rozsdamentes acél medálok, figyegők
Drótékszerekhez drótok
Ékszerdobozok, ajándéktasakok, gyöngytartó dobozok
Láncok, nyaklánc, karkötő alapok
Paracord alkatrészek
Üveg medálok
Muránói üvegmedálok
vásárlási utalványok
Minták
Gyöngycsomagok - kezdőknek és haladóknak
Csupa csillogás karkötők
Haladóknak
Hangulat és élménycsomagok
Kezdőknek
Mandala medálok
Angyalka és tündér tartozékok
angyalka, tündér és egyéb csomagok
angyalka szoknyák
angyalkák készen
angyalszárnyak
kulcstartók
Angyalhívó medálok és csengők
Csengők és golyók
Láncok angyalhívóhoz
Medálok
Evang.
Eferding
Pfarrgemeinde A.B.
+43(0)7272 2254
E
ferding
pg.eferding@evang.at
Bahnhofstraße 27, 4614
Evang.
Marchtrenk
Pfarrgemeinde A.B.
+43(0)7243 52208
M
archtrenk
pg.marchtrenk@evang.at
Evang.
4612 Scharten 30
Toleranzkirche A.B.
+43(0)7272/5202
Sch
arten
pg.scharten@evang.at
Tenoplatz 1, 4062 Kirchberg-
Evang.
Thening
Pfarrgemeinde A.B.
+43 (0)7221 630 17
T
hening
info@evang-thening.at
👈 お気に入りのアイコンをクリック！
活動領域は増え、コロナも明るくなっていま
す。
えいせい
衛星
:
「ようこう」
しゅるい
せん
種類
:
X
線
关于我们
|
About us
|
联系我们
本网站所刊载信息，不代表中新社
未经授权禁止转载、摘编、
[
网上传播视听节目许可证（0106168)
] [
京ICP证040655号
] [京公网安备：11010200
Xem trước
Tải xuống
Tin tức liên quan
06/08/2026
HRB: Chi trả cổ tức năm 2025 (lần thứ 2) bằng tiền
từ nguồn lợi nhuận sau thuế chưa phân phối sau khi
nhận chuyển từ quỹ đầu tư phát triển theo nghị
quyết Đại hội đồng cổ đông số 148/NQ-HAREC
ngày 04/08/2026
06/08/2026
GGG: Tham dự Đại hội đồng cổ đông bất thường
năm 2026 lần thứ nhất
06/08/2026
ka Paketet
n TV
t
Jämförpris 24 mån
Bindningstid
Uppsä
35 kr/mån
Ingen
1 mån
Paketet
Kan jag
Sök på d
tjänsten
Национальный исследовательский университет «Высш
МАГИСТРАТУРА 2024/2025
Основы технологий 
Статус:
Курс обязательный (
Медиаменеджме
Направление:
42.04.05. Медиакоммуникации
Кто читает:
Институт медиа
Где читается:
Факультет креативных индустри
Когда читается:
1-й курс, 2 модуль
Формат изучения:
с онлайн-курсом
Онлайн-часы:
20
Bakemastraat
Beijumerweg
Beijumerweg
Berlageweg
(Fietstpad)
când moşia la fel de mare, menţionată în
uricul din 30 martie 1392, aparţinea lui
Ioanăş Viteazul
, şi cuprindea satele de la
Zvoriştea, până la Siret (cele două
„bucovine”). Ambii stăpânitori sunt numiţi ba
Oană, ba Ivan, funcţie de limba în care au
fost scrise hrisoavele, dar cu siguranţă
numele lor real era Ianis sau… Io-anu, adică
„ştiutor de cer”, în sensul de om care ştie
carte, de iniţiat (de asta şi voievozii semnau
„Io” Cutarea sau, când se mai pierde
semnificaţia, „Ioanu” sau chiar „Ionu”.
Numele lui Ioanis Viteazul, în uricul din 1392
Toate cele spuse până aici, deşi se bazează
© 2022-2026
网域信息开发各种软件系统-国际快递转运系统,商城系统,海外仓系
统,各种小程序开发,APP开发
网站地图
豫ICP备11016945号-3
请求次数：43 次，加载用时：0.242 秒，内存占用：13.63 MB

(Task requirements) Determine the count of lines that include the word "uricul" in the listing, and state nothing but that count.

(Answer) 2